Students walk on campus at Princeton University in Princeton, N.J., February 4, 2020. (William Thomas Cain/Getty Images)

Princeton University released its annual Diversity, Equity, and Inclusion report last week, touting the many DEI initiatives and programs implemented over the previous academic year, which include awarding “inclusive pedagogy grants,” hosting “faculty diversity salons,” and hiring a DEI librarian. 

The McGraw Center for Teaching and Learning at Princeton issued ten “inclusive pedagogy grants” in 2023, which award $1,800 to teachers tasked with revising a given course “to more strongly reflect equitable and inclusive teaching practices.”

The McGraw Center’s recommendations for “equitable and inclusive teaching” include 1) “Be thoughtful about identity language, making sure you are using terminology that is up-to-date and inclusive, not essentialist or divisive” and 2) “Connect course material to contemporary concerns, if possible. Create activities and assignments that help students apply the course material to broader issues of equity.”

The Office of the Dean of the Faculty and the Office of the Provost for Institutional Equity & Diversity hosted a new year-long series of “Faculty Diversity Salons,” which are described as monthly sessions with international artists to build on-campus community. Mahogany L. Browne, one of the featured artists scheduled to speak this semester, authored the book Woke Baby and the poem “Black Girl Magic.”
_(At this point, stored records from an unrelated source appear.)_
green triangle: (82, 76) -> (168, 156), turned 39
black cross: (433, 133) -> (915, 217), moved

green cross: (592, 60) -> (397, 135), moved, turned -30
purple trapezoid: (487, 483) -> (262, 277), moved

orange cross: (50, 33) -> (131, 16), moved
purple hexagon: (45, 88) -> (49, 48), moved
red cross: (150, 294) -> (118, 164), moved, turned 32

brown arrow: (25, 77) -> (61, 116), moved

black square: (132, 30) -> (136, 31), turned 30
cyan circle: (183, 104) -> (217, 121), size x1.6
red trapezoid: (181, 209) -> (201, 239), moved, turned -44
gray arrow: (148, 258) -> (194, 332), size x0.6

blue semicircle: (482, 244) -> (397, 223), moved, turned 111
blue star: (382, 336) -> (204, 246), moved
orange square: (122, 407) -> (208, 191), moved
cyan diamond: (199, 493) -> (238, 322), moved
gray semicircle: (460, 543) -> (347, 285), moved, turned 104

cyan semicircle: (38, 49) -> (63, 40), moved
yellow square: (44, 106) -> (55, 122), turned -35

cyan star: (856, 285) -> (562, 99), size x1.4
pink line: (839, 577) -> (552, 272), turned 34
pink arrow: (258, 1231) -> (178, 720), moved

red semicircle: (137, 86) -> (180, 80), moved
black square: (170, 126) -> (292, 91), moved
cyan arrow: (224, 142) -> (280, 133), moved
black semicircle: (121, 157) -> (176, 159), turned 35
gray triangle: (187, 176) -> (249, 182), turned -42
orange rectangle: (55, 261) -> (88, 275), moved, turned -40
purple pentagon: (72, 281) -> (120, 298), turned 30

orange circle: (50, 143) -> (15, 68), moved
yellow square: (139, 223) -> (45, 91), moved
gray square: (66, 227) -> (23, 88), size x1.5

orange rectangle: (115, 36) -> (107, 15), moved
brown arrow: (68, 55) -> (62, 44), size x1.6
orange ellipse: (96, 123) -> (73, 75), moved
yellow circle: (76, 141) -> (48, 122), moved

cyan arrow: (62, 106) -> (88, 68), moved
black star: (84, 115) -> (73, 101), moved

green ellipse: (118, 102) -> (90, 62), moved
“Woke Baby, up before the sun smiles, eyes open,” reads the book Woke Baby. “Look at your fists, fingers curled into a panther’s paw pointing up up up, reaching for justice.”

Another featured artist, poet Chen Chen, has written openly about his Chinese heritage and gay identity. 

“I couldn’t stay in the restaurant. Looking around that room, I know that if they’d voted; most of the folks there had voted for Trump,” Chen wrote in an essay titled “Dinner,” which describes the days after the 2016 election in Texas. 

“This country has always been a white supremacist, sexist, homophobic place; in fact, it was built on those values,” Chen adds. 

In late 2022, Princeton named “strong, proven DEI thought leader” Ufuoma C. Abiola as the inaugural Executive Head and Associate University Librarian for Diversity, Equity, and Inclusion at the Princeton University Library. The library’s “North Star statements” say that “diversity, equity, and inclusion will be the foundation of our culture” and “we will leverage library resources to help identify, reveal, and combat systemic racism.”

The library hosted a student-composed focus group to implement measures that prevent visitors from encountering materials they might find “harmful,” according to an email obtained by National Review. The library does so “predominantly through the use of content mediation, warnings, and descriptive notes in the Finding Aids website.”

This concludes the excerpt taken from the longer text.